▸ **DATA PROVIDED**
-- Opening Marker --
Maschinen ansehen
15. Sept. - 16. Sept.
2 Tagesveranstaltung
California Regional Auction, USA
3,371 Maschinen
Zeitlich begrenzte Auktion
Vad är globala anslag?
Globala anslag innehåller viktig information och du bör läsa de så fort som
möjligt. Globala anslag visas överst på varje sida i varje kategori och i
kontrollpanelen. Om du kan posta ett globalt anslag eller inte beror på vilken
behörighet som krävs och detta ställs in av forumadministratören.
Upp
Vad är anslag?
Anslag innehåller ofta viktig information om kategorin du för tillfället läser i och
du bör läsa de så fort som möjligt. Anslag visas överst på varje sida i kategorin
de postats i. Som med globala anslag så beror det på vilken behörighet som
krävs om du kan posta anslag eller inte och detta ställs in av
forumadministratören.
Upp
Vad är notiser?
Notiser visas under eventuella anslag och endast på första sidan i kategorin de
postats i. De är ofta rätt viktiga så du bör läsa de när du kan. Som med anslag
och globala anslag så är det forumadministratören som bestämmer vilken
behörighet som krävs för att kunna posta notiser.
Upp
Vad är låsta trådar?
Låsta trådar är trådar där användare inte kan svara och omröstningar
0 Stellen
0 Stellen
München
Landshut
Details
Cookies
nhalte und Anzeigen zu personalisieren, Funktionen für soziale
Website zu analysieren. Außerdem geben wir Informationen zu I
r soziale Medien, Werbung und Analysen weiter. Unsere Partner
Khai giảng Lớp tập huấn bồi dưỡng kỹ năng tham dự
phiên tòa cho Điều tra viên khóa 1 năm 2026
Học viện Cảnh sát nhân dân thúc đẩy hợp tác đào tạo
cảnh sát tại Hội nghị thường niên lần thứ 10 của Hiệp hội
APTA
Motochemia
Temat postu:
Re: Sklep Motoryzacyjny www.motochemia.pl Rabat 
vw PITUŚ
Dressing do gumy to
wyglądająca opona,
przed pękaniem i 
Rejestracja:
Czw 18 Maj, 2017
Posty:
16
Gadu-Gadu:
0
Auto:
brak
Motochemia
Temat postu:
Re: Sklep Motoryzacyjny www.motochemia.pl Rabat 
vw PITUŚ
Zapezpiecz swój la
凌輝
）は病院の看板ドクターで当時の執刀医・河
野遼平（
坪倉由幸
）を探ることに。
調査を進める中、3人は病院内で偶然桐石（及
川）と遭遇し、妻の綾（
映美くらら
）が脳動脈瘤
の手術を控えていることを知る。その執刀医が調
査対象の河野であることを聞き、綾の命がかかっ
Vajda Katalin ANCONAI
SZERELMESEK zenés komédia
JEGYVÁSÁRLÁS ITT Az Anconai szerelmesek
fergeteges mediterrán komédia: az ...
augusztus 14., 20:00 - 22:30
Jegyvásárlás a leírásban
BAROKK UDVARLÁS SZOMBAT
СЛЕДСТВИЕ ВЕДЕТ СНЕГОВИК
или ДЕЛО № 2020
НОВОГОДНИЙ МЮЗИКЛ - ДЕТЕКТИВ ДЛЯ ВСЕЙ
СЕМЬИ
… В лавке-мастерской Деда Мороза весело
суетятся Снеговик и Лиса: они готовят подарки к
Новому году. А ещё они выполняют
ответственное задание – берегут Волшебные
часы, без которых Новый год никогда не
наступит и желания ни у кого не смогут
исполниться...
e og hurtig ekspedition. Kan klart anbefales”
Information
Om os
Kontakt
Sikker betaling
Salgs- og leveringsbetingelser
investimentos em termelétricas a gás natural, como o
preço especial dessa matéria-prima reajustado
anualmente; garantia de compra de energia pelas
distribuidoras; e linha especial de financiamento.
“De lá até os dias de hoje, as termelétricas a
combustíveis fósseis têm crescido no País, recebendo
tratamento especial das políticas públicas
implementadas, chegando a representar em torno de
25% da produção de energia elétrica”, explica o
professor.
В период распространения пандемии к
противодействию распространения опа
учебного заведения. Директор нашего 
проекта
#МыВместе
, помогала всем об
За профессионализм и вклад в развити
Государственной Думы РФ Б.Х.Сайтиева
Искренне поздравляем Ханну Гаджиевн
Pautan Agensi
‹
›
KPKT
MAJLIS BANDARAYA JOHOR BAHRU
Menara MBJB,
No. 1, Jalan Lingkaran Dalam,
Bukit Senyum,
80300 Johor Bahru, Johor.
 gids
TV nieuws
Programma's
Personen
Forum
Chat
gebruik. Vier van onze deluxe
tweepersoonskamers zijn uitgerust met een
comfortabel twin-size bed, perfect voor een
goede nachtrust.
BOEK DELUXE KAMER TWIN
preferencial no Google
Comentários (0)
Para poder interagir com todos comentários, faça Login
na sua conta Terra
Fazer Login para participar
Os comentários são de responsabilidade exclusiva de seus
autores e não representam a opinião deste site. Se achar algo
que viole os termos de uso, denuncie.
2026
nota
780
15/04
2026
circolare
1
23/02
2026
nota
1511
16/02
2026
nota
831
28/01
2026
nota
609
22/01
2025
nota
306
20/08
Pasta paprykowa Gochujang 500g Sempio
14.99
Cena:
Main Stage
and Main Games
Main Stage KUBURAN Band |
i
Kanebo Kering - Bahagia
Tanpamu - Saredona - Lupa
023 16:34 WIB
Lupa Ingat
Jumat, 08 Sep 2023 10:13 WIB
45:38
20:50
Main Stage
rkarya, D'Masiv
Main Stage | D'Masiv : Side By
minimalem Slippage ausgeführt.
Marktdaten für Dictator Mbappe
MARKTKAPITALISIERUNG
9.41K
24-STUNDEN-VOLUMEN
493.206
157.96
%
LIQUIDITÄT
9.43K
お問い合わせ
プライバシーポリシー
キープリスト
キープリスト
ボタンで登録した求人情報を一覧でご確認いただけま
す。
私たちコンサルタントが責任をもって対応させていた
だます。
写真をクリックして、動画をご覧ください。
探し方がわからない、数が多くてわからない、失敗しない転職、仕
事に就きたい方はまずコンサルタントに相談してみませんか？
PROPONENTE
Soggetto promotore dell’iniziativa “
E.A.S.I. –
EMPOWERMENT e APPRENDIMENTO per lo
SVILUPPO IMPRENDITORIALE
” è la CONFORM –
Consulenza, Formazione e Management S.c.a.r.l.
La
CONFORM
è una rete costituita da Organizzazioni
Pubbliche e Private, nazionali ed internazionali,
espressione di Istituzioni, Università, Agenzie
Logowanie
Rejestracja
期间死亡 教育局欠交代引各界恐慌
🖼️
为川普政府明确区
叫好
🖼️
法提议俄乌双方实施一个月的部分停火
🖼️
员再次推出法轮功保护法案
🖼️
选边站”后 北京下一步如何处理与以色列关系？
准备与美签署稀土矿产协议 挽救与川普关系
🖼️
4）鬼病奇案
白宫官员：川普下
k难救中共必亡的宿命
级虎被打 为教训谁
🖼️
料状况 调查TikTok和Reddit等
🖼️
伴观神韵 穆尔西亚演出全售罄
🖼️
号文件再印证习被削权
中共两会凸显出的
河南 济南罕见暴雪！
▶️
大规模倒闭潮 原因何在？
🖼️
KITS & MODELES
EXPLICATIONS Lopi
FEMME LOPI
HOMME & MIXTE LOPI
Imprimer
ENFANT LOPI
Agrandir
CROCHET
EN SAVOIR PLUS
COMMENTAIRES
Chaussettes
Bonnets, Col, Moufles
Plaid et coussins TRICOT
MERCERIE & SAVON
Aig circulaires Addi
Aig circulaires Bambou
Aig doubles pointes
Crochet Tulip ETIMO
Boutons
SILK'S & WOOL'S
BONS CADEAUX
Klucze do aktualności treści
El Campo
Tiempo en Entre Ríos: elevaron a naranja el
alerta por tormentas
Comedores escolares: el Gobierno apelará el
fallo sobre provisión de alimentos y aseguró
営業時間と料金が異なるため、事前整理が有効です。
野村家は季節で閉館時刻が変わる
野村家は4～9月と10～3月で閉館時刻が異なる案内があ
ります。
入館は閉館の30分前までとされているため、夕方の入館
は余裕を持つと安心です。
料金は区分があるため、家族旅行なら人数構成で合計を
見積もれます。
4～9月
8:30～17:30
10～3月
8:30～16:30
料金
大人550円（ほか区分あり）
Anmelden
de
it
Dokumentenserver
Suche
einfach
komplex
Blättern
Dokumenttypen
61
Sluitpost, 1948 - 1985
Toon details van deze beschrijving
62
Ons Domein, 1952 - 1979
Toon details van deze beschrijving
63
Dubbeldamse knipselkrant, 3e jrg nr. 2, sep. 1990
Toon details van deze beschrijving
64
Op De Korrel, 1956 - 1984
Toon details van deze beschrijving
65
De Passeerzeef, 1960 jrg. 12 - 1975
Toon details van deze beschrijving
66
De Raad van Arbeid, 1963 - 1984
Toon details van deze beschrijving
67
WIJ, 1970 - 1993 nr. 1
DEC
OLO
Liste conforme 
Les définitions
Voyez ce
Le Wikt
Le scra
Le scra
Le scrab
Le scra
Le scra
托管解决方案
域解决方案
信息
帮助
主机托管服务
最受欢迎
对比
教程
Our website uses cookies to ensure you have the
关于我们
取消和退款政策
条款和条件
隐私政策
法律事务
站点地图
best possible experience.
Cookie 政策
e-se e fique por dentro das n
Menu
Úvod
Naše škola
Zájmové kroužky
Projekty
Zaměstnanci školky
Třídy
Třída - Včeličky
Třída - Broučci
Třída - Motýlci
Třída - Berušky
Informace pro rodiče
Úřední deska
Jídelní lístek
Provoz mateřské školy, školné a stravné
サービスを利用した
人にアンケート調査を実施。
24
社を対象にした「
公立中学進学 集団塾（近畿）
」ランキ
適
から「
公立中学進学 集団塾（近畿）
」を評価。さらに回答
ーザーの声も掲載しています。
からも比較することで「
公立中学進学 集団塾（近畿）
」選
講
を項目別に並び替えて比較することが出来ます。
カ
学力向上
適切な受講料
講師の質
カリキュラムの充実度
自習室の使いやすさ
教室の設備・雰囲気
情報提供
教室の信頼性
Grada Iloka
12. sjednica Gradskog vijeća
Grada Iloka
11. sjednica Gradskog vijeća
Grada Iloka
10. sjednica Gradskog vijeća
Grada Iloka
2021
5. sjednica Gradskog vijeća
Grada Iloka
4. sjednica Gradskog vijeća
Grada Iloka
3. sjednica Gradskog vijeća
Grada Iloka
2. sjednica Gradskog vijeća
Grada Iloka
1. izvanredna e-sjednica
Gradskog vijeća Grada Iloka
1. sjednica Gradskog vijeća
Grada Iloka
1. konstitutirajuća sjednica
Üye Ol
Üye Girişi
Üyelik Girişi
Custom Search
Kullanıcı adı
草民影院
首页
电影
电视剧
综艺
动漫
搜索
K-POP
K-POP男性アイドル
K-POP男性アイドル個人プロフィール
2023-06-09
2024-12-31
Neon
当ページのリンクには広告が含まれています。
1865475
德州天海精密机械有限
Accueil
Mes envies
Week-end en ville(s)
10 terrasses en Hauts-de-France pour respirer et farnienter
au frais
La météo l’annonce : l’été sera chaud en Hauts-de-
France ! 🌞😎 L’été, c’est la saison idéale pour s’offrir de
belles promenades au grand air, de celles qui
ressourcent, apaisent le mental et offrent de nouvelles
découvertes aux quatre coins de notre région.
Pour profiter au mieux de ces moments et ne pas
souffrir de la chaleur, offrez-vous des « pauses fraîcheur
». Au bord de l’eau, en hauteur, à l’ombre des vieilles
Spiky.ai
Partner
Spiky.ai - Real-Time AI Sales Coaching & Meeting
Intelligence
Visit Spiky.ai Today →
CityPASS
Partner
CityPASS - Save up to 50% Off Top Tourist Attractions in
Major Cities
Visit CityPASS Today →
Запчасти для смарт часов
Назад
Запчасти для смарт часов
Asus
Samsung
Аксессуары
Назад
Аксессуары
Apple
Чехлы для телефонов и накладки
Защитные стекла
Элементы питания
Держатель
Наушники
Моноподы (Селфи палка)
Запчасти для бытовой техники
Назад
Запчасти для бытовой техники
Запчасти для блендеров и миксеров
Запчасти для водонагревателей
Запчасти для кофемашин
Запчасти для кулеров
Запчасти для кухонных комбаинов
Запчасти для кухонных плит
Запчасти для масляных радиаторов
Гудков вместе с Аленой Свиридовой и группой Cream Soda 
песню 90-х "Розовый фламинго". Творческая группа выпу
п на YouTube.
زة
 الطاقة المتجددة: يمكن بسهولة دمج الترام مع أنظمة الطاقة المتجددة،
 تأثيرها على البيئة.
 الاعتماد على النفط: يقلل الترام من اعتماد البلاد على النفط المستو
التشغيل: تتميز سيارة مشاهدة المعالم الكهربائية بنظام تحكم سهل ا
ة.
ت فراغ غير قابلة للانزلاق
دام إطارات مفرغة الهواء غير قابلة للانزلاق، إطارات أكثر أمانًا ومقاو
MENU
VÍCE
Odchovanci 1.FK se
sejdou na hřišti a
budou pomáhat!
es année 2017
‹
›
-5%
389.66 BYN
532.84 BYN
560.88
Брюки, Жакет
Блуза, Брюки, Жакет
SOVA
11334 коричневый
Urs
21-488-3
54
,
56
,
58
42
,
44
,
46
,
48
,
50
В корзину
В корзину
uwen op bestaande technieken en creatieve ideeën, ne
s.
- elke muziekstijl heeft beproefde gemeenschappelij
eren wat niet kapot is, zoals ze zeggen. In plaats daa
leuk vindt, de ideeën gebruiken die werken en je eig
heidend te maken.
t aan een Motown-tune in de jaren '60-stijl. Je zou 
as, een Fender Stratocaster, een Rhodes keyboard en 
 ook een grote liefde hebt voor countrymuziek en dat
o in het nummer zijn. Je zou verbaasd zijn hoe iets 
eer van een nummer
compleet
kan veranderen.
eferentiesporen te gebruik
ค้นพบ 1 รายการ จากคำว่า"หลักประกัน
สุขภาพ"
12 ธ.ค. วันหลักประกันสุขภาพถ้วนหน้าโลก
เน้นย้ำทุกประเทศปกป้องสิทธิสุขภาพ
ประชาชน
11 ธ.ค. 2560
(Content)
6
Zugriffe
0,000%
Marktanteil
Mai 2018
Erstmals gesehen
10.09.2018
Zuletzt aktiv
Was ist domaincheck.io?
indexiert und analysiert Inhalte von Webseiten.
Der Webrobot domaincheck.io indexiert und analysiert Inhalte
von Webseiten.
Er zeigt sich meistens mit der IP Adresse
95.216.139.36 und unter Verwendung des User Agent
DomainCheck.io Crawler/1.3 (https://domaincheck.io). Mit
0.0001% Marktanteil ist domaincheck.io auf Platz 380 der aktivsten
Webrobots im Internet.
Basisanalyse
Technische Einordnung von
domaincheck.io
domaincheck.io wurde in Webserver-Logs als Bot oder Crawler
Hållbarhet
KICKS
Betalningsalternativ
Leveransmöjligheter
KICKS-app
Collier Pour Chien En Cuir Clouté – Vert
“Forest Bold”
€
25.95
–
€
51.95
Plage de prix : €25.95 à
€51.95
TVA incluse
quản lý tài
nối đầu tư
-- Closing Marker --
▸ **TASK DETAILS**
With "ställs" as the word to match, copy each line of the records that has it.

▸ **RESULT BELOW**
behörighet som krävs och detta ställs in av forumadministratören.
krävs om du kan posta anslag eller inte och detta ställs in av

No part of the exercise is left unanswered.